Summary
Linux 7.0-rc5 has fewer changes; the spike of fixes is easing, and commits are mostly small tweaks.
Drivers, networking, and filesystems see minor updates; diffs overall look innocuous.
Testers urged to try rc5 and report issues to help ensure a smooth Linux 7.0 launch.
Well, that was a close one. Previously, we reported on how some Linux 7.0 release candidates were seeing a larger number of changes and additions than usual. Usually, more stuff getting added to an OS is better, but because the release candidate is all about testing and making sure things aren’t breaking, a high number of changes means that things are, unfortunately, breaking.

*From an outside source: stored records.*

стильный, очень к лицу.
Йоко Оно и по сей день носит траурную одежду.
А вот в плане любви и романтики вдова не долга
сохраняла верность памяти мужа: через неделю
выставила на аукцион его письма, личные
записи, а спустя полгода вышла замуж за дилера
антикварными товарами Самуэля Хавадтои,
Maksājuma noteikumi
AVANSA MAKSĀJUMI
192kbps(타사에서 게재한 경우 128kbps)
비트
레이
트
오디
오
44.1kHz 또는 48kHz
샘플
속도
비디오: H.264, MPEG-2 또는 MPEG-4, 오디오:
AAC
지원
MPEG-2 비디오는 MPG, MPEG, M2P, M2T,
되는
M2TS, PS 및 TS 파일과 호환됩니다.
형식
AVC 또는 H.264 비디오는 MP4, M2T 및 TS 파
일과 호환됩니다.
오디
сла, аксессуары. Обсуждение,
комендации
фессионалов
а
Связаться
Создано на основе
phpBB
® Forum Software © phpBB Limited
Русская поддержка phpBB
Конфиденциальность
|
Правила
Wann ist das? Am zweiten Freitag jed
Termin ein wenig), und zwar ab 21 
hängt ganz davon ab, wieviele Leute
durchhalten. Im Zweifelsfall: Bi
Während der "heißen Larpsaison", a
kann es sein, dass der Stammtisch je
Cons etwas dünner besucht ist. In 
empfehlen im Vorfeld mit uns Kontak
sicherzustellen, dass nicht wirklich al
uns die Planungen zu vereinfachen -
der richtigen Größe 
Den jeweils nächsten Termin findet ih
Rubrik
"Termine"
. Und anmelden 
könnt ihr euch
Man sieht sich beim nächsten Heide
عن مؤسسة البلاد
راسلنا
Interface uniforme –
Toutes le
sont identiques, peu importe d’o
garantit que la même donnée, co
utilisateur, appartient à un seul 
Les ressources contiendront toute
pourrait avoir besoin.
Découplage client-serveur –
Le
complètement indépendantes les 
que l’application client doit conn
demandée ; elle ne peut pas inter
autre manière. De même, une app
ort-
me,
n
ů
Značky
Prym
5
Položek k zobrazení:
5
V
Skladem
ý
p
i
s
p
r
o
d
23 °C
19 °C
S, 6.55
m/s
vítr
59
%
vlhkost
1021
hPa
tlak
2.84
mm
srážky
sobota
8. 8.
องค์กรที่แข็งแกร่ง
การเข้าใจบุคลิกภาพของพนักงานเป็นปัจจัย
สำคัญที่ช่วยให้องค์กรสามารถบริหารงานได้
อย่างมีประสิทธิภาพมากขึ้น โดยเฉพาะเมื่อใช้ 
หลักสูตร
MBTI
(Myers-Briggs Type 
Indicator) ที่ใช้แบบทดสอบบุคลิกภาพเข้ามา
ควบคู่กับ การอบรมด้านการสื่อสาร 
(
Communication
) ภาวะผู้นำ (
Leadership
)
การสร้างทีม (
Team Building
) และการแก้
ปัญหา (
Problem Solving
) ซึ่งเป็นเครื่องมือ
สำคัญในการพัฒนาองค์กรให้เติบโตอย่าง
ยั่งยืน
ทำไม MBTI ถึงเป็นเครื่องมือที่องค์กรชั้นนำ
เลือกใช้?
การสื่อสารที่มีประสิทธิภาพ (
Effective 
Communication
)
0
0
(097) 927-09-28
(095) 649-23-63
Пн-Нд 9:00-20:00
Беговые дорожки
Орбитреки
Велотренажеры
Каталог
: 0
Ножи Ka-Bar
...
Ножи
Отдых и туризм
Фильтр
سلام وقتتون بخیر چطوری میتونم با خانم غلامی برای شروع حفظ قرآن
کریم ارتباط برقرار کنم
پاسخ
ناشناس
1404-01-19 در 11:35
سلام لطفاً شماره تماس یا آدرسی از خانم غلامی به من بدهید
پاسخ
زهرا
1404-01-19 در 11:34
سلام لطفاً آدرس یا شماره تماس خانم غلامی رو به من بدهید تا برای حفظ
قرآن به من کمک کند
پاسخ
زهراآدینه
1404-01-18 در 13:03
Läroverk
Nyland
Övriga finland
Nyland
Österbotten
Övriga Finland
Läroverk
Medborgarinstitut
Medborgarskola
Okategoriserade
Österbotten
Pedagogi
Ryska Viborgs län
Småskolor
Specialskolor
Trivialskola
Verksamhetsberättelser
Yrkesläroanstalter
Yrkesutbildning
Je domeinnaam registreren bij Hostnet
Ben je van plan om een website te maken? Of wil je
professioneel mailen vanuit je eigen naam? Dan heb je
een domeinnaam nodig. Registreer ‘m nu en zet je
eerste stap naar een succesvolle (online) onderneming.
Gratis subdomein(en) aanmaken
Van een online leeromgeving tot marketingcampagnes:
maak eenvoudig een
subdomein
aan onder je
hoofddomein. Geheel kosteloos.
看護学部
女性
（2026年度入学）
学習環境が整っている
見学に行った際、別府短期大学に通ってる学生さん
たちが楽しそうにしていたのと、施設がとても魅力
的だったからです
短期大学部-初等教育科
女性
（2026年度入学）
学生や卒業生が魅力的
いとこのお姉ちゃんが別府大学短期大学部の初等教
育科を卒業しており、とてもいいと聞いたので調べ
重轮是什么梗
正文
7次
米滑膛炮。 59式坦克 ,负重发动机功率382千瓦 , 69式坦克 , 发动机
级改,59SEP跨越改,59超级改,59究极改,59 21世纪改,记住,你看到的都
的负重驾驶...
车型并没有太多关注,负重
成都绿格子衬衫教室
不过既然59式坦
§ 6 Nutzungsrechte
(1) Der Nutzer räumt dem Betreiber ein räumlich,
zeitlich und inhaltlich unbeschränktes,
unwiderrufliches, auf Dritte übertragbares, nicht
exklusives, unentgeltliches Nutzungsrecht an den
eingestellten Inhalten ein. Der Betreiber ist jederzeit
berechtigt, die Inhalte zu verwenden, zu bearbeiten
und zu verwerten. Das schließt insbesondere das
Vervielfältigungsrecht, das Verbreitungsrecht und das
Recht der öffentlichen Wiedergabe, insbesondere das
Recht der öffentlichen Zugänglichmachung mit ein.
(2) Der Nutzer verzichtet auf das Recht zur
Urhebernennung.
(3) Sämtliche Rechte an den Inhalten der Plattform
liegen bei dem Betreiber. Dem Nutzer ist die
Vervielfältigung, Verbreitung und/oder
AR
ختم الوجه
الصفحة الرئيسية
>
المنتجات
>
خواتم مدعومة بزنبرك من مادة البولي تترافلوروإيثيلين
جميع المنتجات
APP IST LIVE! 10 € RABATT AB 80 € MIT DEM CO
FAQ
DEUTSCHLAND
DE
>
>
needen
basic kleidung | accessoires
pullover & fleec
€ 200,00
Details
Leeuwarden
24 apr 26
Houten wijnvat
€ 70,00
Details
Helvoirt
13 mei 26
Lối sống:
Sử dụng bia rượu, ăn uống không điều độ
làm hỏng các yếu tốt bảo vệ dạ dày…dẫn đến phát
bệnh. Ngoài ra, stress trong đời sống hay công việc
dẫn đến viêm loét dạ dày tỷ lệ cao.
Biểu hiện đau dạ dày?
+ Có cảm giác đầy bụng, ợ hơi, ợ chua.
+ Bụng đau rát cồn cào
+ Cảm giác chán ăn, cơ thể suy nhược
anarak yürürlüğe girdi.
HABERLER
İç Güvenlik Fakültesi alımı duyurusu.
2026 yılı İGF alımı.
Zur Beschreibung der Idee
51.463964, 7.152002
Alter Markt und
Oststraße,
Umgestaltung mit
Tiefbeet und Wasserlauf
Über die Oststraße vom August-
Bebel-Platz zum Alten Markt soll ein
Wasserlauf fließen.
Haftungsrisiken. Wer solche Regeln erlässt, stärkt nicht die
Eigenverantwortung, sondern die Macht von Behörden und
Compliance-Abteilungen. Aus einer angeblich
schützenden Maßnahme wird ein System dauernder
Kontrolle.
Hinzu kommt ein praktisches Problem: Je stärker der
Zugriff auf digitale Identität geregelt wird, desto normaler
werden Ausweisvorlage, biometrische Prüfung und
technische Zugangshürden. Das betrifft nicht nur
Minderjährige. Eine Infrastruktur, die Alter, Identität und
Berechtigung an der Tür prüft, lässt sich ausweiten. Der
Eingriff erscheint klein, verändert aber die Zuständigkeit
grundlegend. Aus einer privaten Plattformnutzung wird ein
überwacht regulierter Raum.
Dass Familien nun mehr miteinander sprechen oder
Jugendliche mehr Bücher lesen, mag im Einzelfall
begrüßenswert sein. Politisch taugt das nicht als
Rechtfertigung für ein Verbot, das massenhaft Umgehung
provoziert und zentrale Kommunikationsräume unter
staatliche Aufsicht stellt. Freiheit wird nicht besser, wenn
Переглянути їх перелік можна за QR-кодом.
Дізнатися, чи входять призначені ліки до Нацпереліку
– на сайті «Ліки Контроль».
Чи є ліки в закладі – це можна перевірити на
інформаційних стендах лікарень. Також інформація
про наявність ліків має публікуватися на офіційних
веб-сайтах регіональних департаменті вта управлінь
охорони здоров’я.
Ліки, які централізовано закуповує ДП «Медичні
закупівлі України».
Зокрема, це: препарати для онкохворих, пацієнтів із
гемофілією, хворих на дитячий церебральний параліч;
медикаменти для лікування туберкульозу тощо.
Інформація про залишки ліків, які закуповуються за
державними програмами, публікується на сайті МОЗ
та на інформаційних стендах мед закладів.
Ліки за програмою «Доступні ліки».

Fortunately, the initial spike in fixes, while still high, has declined significantly for release candidate 5. Things are looking pretty great for a stable Linux 7.0 release, and that’s always a good sign.

Related
Linux 7.0 is ready for you to test as it hits Release Candidate status
It’s big, but not BIG big.
Linux 7.0 release candidate 5 shows that the bugs are calming down
Here’s hoping it continues to improve
As spotted by Phoronix, Linus Torvald sent out an email to the Linux Kernel Mailing List. In the last few emails, Linus has been a little concerned with the high number of fixes and tweaks getting committed to the kernel, but because the changes were seemingly quite minor, he didn’t let it get to him. Now, with Linux 7.0-rc5’s release, it seems things are beginning to look a lot better:
It looks like things are starting to calm down – rc5 is smaller than the previous rc’s this merge window, although it still tracks a bit larger than rc5s historically do. I’ll still take it as a good sign overall.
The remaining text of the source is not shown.